[[ The records open ]]
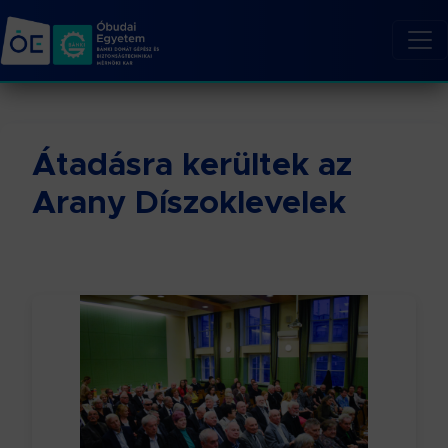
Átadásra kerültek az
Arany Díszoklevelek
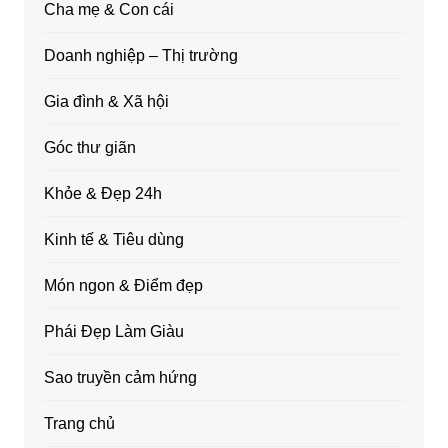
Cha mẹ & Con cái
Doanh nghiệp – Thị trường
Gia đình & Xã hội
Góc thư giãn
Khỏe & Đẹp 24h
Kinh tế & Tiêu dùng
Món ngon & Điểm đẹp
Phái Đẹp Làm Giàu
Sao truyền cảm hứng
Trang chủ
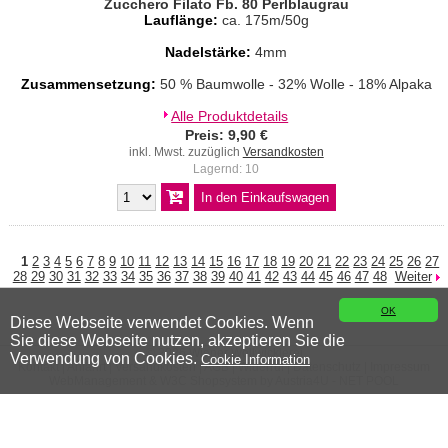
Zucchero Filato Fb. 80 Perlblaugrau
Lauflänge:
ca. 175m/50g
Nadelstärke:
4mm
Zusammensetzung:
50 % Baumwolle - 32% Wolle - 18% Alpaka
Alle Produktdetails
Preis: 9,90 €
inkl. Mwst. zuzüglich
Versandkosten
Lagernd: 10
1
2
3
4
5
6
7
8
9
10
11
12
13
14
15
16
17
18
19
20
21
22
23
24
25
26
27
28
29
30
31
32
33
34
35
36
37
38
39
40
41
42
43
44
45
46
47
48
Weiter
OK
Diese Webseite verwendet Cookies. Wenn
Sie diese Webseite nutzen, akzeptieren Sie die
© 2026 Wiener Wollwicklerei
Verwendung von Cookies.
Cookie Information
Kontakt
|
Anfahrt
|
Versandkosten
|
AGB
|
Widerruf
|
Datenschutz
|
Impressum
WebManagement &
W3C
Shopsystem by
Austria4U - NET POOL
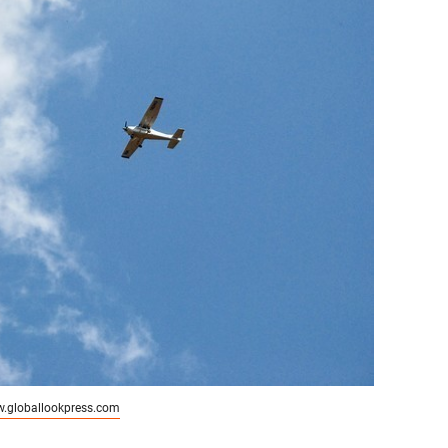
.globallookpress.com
[[ The records closed ]]
◆ Exercise directions
How many lines in the records above contain the word "Cookies"? Reply with the number and nothing more.

◆ Response to this exercise
2